LLM Providers

Apex Ray can run without LLM review. In that mode it still builds context packs and reports coverage, risk signals, and review surfaces.

Apex Ray supports Codex CLI and Claude Code CLI as local providers:

review:
  llm:
    enabled: true
    provider: codex_cli
    model: "<codex-model>"
    effort: medium
    codex_path: codex
    verify: true

Put shared provider policy in .apex-ray/config.yml only when the whole team can use it. Put personal model IDs, executable paths, job counts, timeouts, and token budgets in .apex-ray/config.local.yml.

Provider Setup Checklist

Install and authenticate the local provider CLI.
Run the provider once outside Apex Ray to verify credentials.
Run apex-ray doctor from the target repository.
Add shared provider policy or local overrides.
Run a small --llm review and inspect the Markdown and JSON reports.

Local override example:

review:
  llm:
    provider: codex_cli
    model: "<personal-codex-model>"
    effort: medium
    codex_path: codex
    jobs: 2
    timeout_seconds: 900
    max_input_tokens: 120000

review:
  llm:
    enabled: true
    provider: claude_code_cli
    model: "<claude-model-or-alias>"
    effort: medium
    claude_path: claude
    verify: true

Model routing is configured through profiles:

review:
  llm:
    profiles:
      cheap:
        provider: codex_cli
        model: "<cheap-codex-model>"
        effort: low
      strong:
        provider: claude_code_cli
        model: "<strong-claude-model-or-alias>"
        effort: medium
    routing:
      review_profile: cheap
      verify_profile: strong
      escalated_review_profile: strong
      escalate_review_when:
        risk: [auth, external_io, persistence]
        rule_severity: [high, critical]
        strict_rule: true
        pack_truncated: true

Do not use near-sunset model IDs in shared defaults. Team members can override provider choice, executable paths, jobs, timeout, token budget, reasoning effort, and model cost locally in .apex-ray/config.local.yml.

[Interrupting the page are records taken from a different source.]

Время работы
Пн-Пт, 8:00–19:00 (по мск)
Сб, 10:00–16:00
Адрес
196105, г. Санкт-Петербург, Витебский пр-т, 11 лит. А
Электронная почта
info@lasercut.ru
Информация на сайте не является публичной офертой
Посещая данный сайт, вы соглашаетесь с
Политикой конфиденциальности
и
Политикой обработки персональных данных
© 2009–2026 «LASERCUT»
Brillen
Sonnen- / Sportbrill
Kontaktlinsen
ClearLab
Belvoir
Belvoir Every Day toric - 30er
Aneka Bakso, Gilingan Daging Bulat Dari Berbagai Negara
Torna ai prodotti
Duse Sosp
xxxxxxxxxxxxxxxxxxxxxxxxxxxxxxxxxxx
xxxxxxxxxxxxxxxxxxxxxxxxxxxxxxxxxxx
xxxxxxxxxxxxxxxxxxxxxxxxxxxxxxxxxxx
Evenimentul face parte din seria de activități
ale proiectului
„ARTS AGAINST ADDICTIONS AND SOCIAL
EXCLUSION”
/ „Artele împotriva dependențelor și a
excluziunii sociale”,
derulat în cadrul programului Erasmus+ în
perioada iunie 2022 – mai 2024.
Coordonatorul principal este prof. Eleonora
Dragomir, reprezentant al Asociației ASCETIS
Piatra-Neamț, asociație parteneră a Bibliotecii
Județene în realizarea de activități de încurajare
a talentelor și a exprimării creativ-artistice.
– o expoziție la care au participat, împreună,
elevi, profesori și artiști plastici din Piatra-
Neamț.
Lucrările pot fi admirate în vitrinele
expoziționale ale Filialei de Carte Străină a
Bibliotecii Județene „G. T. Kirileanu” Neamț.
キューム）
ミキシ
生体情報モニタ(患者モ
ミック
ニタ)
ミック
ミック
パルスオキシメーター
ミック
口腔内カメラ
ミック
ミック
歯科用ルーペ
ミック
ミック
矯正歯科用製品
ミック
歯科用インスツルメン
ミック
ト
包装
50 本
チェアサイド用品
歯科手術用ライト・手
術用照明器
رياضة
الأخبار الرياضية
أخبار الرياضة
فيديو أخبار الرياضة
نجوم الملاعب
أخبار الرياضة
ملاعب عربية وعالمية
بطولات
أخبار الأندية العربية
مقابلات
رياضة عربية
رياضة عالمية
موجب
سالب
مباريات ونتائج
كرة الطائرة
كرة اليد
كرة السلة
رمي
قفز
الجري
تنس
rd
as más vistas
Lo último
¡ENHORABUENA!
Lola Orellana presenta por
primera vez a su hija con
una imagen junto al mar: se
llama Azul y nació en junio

Codex and Claude can be used in the same project by assigning different providers to routing profiles. Keep shared config focused on team review policy; put personal provider/model choices in local config when team members have different CLI subscriptions or credentials.

effort maps to Codex CLI model_reasoning_effort (low, medium, high, xhigh) and Claude Code CLI --effort (low, medium, high, xhigh, max). Configure it at review.llm.effort for the default route or inside each profile for routed review/verify calls.

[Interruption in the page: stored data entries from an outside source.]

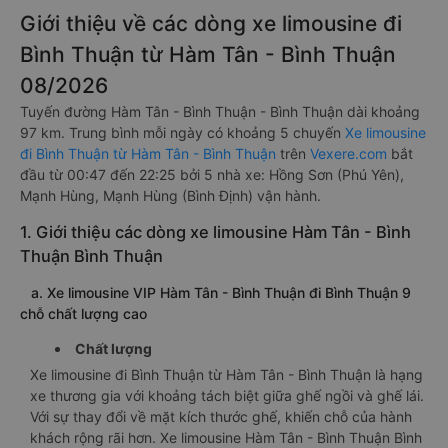
Giới thiệu về các dòng xe limousine đi
Bình Thuận từ Hàm Tân - Bình Thuận
08/2026
Tuyến đường Hàm Tân - Bình Thuận - Bình Thuận dài khoảng
97 km. Trung bình mỗi ngày có khoảng 5 chuyến
Xe limousine
đi Bình Thuận từ Hàm Tân - Bình Thuận
trên
Vexere.com
bắt
đầu từ 00:47 đến 22:25 bởi 5 nhà xe: Hồng Sơn (Phú Yên),
Mạnh Hùng, Mạnh Hùng (Bình Định) vận hành.
1. Giới thiệu các dòng xe limousine Hàm Tân - Bình
Thuận Bình Thuận
a. Xe limousine VIP Hàm Tân - Bình Thuận đi Bình Thuận 9
chỗ chất lượng cao
Chất lượng
Xe limousine đi Bình Thuận từ Hàm Tân - Bình Thuận là hạng
xe thương gia với khoảng tách biệt giữa ghế ngồi và ghế lái.
Với sự thay đổi về mặt kích thước ghế, khiến chỗ của hành
khách rộng rãi hơn. Xe limousine Hàm Tân - Bình Thuận Bình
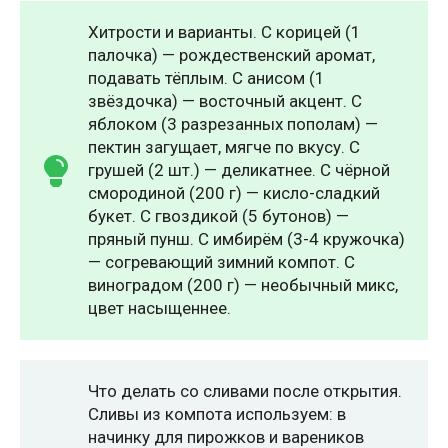
Хитрости и варианты. С корицей (1
палочка) — рождественский аромат,
подавать тёплым. С анисом (1
звёздочка) — восточный акцент. С
яблоком (3 разрезанных пополам) —
пектин загущает, мягче по вкусу. С
грушей (2 шт.) — деликатнее. С чёрной
смородиной (200 г) — кисло-сладкий
букет. С гвоздикой (5 бутонов) —
пряный пунш. С имбирём (3-4 кружочка)
— согревающий зимний компот. С
виноградом (200 г) — необычный микс,
цвет насыщеннее.
Что делать со сливами после открытия.
Сливы из компота используем: в
начинку для пирожков и вареников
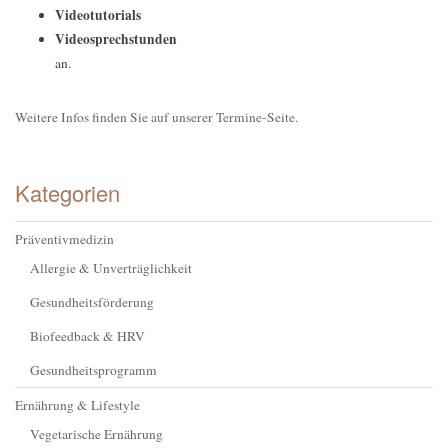
Videotutorials
Videosprechstunden
an.
Weitere Infos finden Sie auf unserer Termine-Seite.
Kategorien
Präventivmedizin
Allergie & Unverträglichkeit
Gesundheitsförderung
Biofeedback & HRV
Gesundheitsprogramm
Ernährung & Lifestyle
Vegetarische Ernährung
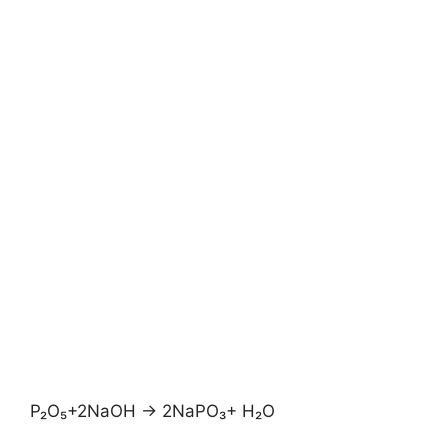
P₂O₅+2NaOH → 2NaPO₃+ H₂O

Both providers receive Apex Ray's generated context pack through stdin and must return JSON matching Apex Ray's schema. Claude Code runs with tools disabled for these provider calls; review context comes from Apex Ray, not from letting the provider inspect or edit the repository directly.

Apex Ray records provider-reported usage when the CLI exposes it. Claude Code JSON output can include token usage and estimated cost metadata. Codex CLI JSON events can include token count events in supported versions. If provider usage is absent, reports and telemetry still include Apex Ray's estimated input-token counts.

Disable LLM Locally

When a machine should avoid LLM cost or does not have provider credentials, use local config:

review:
  llm:
    enabled: false

You can still run deterministic analyzer/context reports with:

apex-ray review --worktree --no-llm

Privacy And Cost

With --llm, Apex Ray sends selected diff and context-pack content to the configured local CLI provider. Review that provider's privacy and retention policy before using Apex Ray on private code.

Use routing profiles when you want cheaper broad review and stronger verification:

review_profile: broad first-pass review.
verify_profile: verifier pass for candidate findings.
escalated_review_profile: stronger review for high-risk packs.

Use telemetry to tune cost, latency, cache hit rates, and coverage after real runs.